2. Description of the Prior Art
Currently, the importance of sensors network is increasing strongly. A substantial information gain is expected by the linkage of different locations and/or different physical or geographical measured values. The following are some examples: By combining different aspect angles within the optical sensor technology one receives additionally spatial information and distances; by combining ambient temperature information and measurement of infrared radiation of objects, it is possible to have better identification capabilities; and, by combined local measurement of waving or temperature distributions one can project waves or temperature gradients more exactly.
Frequently sensors of different organizations or different manufacturers for different measured variables and accuracies are available. The problem, however, is that sensors' interconnection to an application is not standardized. Sensors and applications are often interoperable only with large preparation expenses.
Low-priced mass sensors and precision sensors would offer—interoperability presupposed—completely new possibilities for the illustration of the physical reality in information systems. By scattering small, low-priced sensors over large spatial ranges and by seizing data at critical points, monitoring of various environments would be possible. The following are examples of primary areas of such applications: warning and protection from natural catastrophes; military purposes; public security; warning and protection from environmental pollution; goods and passenger transportation; “intelligent” environments (ubiquitous computing); and telematic and geospatial intended purposes.
The current methods for the development of sensor network applications focuses primarily on writing custom applications. These custom applications are constrained by sensor/actuator-specific hardware and/or software technologies. This custom application approach is a sufficient one for closed homogeneous small-to-medium sized sensor networks. In large sized and/or heterogeneous and/or open/variable networks, where multiple types of sensor and actuator hardware and software may be integrated and re-integrated under a single enterprise wide application, this custom application approach is, however, inflexible and highly costly. It brings interface trouble in the development and lengthens the time to market.

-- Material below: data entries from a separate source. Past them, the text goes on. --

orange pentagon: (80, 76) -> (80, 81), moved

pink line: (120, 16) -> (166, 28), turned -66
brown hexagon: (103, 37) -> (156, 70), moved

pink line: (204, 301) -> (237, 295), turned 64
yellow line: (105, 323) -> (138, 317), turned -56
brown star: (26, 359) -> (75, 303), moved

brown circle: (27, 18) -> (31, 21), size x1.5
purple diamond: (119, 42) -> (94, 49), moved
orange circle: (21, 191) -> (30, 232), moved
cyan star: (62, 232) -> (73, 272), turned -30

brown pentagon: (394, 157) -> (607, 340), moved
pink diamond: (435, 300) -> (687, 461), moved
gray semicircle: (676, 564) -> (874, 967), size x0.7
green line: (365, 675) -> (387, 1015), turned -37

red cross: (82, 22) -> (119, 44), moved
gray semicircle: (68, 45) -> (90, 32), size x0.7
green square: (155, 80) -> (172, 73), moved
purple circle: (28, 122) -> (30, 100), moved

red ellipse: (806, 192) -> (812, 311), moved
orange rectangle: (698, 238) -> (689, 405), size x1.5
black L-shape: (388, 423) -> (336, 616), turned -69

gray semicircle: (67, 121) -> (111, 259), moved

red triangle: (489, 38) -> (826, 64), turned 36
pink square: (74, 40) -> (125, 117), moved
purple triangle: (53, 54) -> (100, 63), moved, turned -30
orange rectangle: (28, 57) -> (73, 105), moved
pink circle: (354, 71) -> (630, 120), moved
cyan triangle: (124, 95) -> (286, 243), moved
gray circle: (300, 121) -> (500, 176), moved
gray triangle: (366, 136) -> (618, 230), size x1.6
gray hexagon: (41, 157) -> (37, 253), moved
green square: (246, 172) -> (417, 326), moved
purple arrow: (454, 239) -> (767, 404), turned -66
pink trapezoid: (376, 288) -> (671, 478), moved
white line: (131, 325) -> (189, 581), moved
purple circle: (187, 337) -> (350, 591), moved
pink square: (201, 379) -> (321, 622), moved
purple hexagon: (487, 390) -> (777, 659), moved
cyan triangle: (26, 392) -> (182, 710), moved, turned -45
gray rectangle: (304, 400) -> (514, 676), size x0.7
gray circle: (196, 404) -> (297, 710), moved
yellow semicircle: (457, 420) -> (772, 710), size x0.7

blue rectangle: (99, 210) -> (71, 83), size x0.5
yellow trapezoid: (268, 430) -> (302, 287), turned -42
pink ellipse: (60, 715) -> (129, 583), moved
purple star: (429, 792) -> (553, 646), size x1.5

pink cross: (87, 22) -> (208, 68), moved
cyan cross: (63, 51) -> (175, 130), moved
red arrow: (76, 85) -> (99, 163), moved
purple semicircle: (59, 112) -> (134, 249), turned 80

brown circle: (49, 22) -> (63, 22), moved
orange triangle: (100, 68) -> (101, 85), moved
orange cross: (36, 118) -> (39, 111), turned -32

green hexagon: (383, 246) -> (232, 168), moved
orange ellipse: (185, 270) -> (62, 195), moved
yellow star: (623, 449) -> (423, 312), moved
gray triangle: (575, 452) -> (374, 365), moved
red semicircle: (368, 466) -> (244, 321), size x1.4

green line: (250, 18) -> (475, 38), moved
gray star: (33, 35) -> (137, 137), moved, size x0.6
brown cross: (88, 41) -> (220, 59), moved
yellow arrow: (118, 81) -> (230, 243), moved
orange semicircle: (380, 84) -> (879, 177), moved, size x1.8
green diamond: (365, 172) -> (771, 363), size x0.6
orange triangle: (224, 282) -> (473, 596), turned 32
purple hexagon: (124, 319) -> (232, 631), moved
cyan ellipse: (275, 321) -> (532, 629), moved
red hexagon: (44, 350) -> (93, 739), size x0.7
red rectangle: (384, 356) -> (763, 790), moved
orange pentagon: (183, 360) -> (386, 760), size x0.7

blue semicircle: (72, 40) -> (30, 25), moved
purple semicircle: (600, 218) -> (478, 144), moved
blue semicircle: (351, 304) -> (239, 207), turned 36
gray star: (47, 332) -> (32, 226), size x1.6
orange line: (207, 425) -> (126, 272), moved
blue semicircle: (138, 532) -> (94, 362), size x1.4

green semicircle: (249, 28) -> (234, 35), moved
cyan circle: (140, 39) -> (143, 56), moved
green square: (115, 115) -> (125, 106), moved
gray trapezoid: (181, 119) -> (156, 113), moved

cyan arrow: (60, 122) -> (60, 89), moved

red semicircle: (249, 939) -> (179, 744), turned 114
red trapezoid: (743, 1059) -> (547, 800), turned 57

Some current initiatives envision that overall application development for sensor networks will be such that application developers will be concerned only about the essence of their application rather than about the infrastructure nuances of sensor networks. One example thereof is the Open Sensor Web Architecture (OSWA). All these initiatives assume either that there exists a standard for sensor cross-linking or that it is possible by means of special middleware to cross-link all sensors. The latter assumption usually means the use of an instance of the specific middleware on the sensor system itself. Currently, there is no widely accepted or used middleware available for sensors. The establishment of industry-wide standards would certainly play a central role in materializing the benefits of sensor networks, but it will take time before any of the proposed standards will be widely deployed. An overall standard for all kinds of sensors will probably not be enforceable. While standards and a common middleware may be adopted in some areas some day, sensor network application development will continue to follow its current costly path, if no alternative emerge in the short run.
There is thus need for an alternative solution for providing sensor networks including different types of sensors.